Respect and Distance – Médecins Sans Frontières and the Military. By Ulrike von Pilar, Birthe Redepenning
In short by Cornelius Sturm
The exploitation of humanitarian aid by Western foreign and security policy makes it more difficult for independent aid organizations to do their work. In the face of “humanitarian interventions” and “integrated missions” combining military and civilian activities, impartial medical helpers increasingly encounter mistrust and violence.
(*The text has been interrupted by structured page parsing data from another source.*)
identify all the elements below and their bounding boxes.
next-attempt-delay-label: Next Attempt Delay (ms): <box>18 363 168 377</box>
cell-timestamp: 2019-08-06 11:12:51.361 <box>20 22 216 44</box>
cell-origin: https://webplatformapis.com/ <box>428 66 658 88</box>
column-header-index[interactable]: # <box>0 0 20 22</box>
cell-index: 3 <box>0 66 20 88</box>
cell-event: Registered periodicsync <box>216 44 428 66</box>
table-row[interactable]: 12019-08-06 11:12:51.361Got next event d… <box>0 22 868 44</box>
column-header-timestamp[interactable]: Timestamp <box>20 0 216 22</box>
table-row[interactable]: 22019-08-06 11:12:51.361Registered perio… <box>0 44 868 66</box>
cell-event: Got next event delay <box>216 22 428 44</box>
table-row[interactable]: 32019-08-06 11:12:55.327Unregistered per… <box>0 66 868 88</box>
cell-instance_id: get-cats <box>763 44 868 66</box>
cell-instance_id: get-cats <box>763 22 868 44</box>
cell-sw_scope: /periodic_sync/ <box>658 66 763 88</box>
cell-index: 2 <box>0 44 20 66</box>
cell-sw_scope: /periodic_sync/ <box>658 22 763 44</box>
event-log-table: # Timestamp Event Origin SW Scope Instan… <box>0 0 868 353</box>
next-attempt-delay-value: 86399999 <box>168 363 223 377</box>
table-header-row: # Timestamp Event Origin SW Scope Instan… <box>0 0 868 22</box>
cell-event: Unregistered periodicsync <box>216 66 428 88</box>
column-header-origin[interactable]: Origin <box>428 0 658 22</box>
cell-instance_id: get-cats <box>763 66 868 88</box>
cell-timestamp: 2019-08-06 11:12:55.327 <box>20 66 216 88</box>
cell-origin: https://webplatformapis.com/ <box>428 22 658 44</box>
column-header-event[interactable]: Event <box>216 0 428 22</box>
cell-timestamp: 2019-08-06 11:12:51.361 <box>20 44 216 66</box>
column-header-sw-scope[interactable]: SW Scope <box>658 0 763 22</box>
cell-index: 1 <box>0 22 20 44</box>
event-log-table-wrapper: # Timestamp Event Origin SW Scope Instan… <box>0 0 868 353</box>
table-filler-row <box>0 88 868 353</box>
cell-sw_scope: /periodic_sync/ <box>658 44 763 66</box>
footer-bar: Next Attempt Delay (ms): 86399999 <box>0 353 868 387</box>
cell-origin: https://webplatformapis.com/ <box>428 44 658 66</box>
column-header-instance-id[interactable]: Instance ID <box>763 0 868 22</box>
To counteract these developments, Ulrike von Pilar and Birthe Redepenning from Ärzte ohne Grenzen (Médecins Sans Frontières/Doctors Without Borders, MSF) call for clear boundaries to be drawn between government, the military, and aid organizations.
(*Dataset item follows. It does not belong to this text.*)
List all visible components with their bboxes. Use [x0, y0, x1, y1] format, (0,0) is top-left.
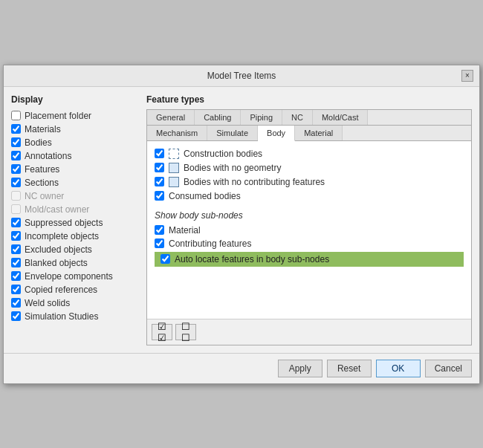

Ever since the end of the Cold War, armed forces and civilian helpers have often operated in parallel in the same conflict area. In the course of the “War on Terror” since 9/11, humanitarian aid has become a means of rewarding politically desirable behavior. At the same time, providing assistance to groups labeled as "terrorist" has been criminalized under national law and by the UN. “The consequences for the perceived neutrality and independence of aid,” Pilar and Redepenning write, “have been dramatic.” This drama is particularly evident in Afghanistan which, currently, is “the most dangerous place in the world” for helpers.
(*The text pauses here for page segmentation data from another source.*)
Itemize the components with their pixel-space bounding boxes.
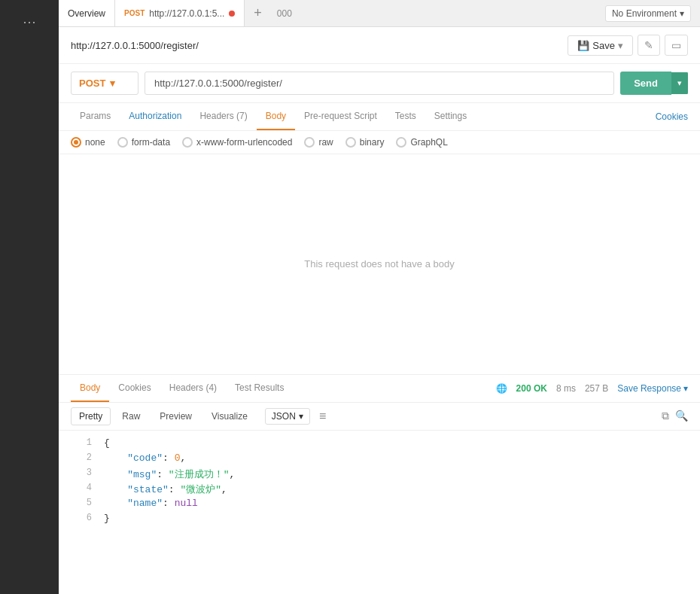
resp-tab-test-results[interactable]: Test Results [226, 375, 293, 402]
save-button[interactable]: 💾 Save ▾ [568, 35, 633, 56]
json-line-1: 1 { [59, 437, 700, 452]
json-format-label: JSON [272, 411, 296, 422]
search-icon[interactable]: 🔍 [675, 410, 688, 422]
body-type-none[interactable]: none [71, 137, 105, 148]
url-actions: 💾 Save ▾ ✎ ▭ [568, 35, 688, 56]
tab-add-button[interactable]: + [245, 5, 271, 21]
format-raw[interactable]: Raw [114, 407, 148, 425]
line-num-4: 4 [71, 483, 92, 493]
tab-tests[interactable]: Tests [386, 103, 425, 130]
body-type-none-label: none [85, 137, 105, 148]
globe-icon: 🌐 [496, 383, 507, 394]
tab-settings[interactable]: Settings [425, 103, 476, 130]
response-time: 8 ms [556, 383, 576, 394]
body-type-formdata[interactable]: form-data [117, 137, 170, 148]
json-format-arrow: ▾ [299, 411, 303, 422]
radio-binary-dot [345, 137, 356, 148]
tab-authorization[interactable]: Authorization [120, 103, 190, 130]
request-bar: POST ▾ Send ▾ [59, 64, 700, 103]
send-dropdown-button[interactable]: ▾ [671, 72, 688, 94]
format-bar: Pretty Raw Preview Visualize JSON ▾ ≡ ⧉ … [59, 403, 700, 431]
json-line-5: 5 "name": null [59, 497, 700, 512]
tab-overview[interactable]: Overview [59, 0, 115, 26]
format-preview[interactable]: Preview [151, 407, 200, 425]
empty-body-message: This request does not have a body [59, 154, 700, 374]
body-type-graphql[interactable]: GraphQL [396, 137, 447, 148]
edit-button[interactable]: ✎ [638, 35, 660, 56]
body-type-raw-label: raw [318, 137, 333, 148]
line-content-5: "name": null [104, 498, 198, 509]
json-viewer: 1 { 2 "code": 0, 3 "msg": "注册成功！", 4 "s [59, 431, 700, 595]
filter-icon[interactable]: ≡ [319, 410, 326, 423]
response-section: Body Cookies Headers (4) Test Results 🌐 … [59, 374, 700, 595]
save-label: Save [592, 40, 615, 51]
body-type-urlencoded[interactable]: x-www-form-urlencoded [182, 137, 292, 148]
tab-request[interactable]: POST http://127.0.0.1:5... [115, 0, 245, 26]
tab-status-dot [229, 11, 235, 17]
send-button-group: Send ▾ [620, 72, 688, 95]
radio-urlencoded-dot [182, 137, 193, 148]
line-num-3: 3 [71, 468, 92, 478]
body-type-binary[interactable]: binary [345, 137, 385, 148]
save-disk-icon: 💾 [577, 40, 589, 51]
resp-tab-body[interactable]: Body [71, 375, 109, 402]
radio-raw-dot [304, 137, 315, 148]
resp-tab-headers[interactable]: Headers (4) [160, 375, 226, 402]
tab-params[interactable]: Params [71, 103, 120, 130]
method-label: POST [79, 78, 105, 89]
url-display: http://127.0.0.1:5000/register/ [71, 40, 560, 51]
tab-overview-label: Overview [68, 8, 105, 19]
resp-tab-cookies[interactable]: Cookies [109, 375, 160, 402]
tab-bar: Overview POST http://127.0.0.1:5... + 00… [59, 0, 700, 27]
save-dropdown-arrow: ▾ [618, 40, 623, 51]
request-tabs: Params Authorization Headers (7) Body Pr… [59, 103, 700, 131]
env-arrow-icon: ▾ [680, 8, 684, 19]
tab-url: http://127.0.0.1:5... [149, 8, 224, 19]
environment-select[interactable]: No Environment ▾ [605, 5, 691, 22]
response-tabs: Body Cookies Headers (4) Test Results 🌐 … [59, 375, 700, 403]
send-main-button[interactable]: Send [620, 72, 671, 95]
line-content-2: "code": 0, [104, 452, 186, 464]
line-content-4: "state": "微波炉", [104, 483, 227, 496]
line-num-1: 1 [71, 437, 92, 448]
tab-pre-request[interactable]: Pre-request Script [295, 103, 386, 130]
tab-count: 000 [271, 8, 298, 19]
request-url-input[interactable] [145, 72, 614, 95]
line-num-6: 6 [71, 513, 92, 523]
edit-icon: ✎ [644, 39, 653, 51]
radio-formdata-dot [117, 137, 128, 148]
method-arrow-icon: ▾ [110, 78, 115, 89]
radio-graphql-dot [396, 137, 406, 148]
json-line-4: 4 "state": "微波炉", [59, 482, 700, 497]
tab-body[interactable]: Body [257, 103, 295, 130]
more-icon[interactable]: ⋯ [17, 8, 42, 36]
url-bar: http://127.0.0.1:5000/register/ 💾 Save ▾… [59, 27, 700, 64]
sidebar: ⋯ [0, 0, 59, 594]
body-type-raw[interactable]: raw [304, 137, 333, 148]
format-pretty[interactable]: Pretty [71, 407, 111, 425]
line-num-5: 5 [71, 498, 92, 508]
json-line-2: 2 "code": 0, [59, 452, 700, 467]
copy-icon[interactable]: ⧉ [662, 410, 669, 422]
body-type-binary-label: binary [360, 137, 385, 148]
format-icons: ⧉ 🔍 [662, 410, 688, 422]
main-content: Overview POST http://127.0.0.1:5... + 00… [59, 0, 700, 594]
response-size: 257 B [585, 383, 608, 394]
tab-headers[interactable]: Headers (7) [190, 103, 256, 130]
json-line-3: 3 "msg": "注册成功！", [59, 467, 700, 482]
comment-button[interactable]: ▭ [665, 35, 688, 56]
format-visualize[interactable]: Visualize [203, 407, 256, 425]
line-content-3: "msg": "注册成功！", [104, 468, 235, 481]
comment-icon: ▭ [671, 39, 681, 51]
body-type-bar: none form-data x-www-form-urlencoded raw… [59, 131, 700, 154]
method-select[interactable]: POST ▾ [71, 72, 138, 95]
save-response-button[interactable]: Save Response ▾ [617, 383, 688, 394]
cookies-link[interactable]: Cookies [656, 111, 688, 122]
tab-method-badge: POST [124, 9, 145, 17]
response-meta: 🌐 200 OK 8 ms 257 B Save Response ▾ [496, 383, 688, 394]
line-num-2: 2 [71, 452, 92, 463]
line-content-1: { [104, 437, 110, 449]
env-label: No Environment [612, 8, 677, 19]
json-line-6: 6 } [59, 512, 700, 527]
json-format-select[interactable]: JSON ▾ [265, 408, 310, 425]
For Pilar and Redepenning, there is only one way out. Governments and international organizations need to intensify their efforts to respect the principles of humanitarian assistance such as humanitarianism, impartiality, independence and neutrality, as well as the autonomy of aid organizations. It is not the task of aid organizations "to support any particular ideology or world view; it is merely to save lives and alleviate suffering”.